● **THE PROBLEM**:
Restate only the tail of the data below, starting at the line that contains "estudiar tu comportamiento" and including the last line, word for word.

● **Extracted data entries**:
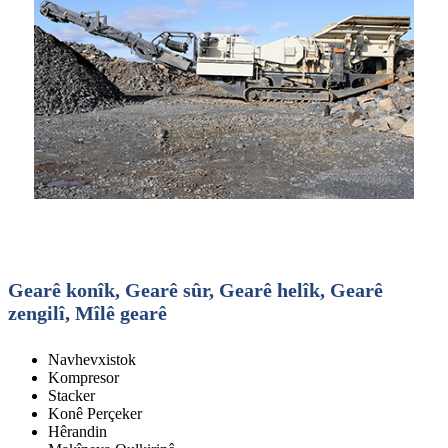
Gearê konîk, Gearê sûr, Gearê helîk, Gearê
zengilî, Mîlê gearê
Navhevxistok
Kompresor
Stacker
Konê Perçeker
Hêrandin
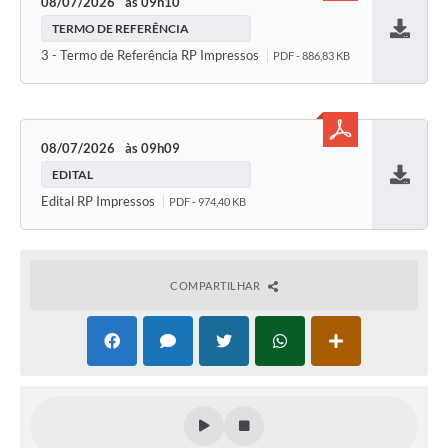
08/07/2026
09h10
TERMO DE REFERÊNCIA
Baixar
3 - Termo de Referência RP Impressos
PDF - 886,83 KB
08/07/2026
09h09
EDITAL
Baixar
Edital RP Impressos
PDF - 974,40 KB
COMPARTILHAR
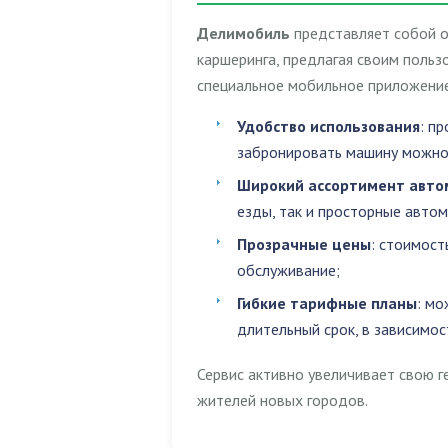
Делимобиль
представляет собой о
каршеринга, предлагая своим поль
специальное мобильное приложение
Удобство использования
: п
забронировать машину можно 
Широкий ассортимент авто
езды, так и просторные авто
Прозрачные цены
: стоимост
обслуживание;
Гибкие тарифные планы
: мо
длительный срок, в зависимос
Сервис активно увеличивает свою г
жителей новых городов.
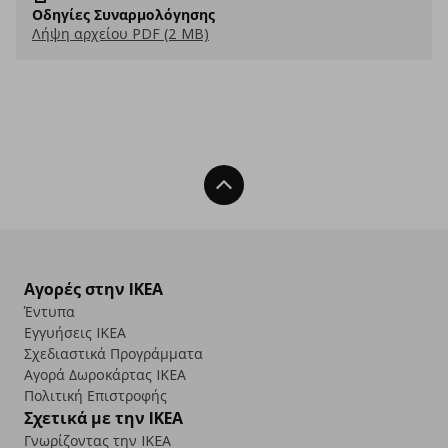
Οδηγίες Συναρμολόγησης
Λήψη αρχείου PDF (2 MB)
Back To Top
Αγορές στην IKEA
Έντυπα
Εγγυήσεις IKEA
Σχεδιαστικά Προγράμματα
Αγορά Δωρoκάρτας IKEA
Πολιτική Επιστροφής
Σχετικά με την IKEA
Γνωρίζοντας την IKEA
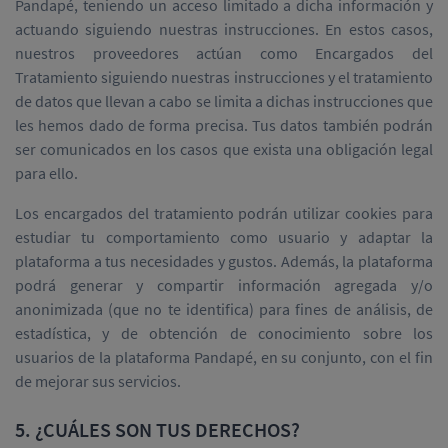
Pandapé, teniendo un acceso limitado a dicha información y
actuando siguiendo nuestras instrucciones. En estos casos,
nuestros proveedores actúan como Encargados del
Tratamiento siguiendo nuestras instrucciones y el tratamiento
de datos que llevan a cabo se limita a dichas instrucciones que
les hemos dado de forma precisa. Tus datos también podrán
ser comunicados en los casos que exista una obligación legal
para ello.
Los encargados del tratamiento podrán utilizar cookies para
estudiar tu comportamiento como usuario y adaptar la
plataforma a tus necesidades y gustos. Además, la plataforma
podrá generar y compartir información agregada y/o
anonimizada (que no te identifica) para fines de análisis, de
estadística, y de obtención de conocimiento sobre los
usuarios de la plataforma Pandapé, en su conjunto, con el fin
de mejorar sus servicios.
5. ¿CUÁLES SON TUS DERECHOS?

● **RESULT OF THE EXERCISE**:
estudiar tu comportamiento como usuario y adaptar la
plataforma a tus necesidades y gustos. Además, la plataforma
podrá generar y compartir información agregada y/o
anonimizada (que no te identifica) para fines de análisis, de
estadística, y de obtención de conocimiento sobre los
usuarios de la plataforma Pandapé, en su conjunto, con el fin
de mejorar sus servicios.
5. ¿CUÁLES SON TUS DERECHOS?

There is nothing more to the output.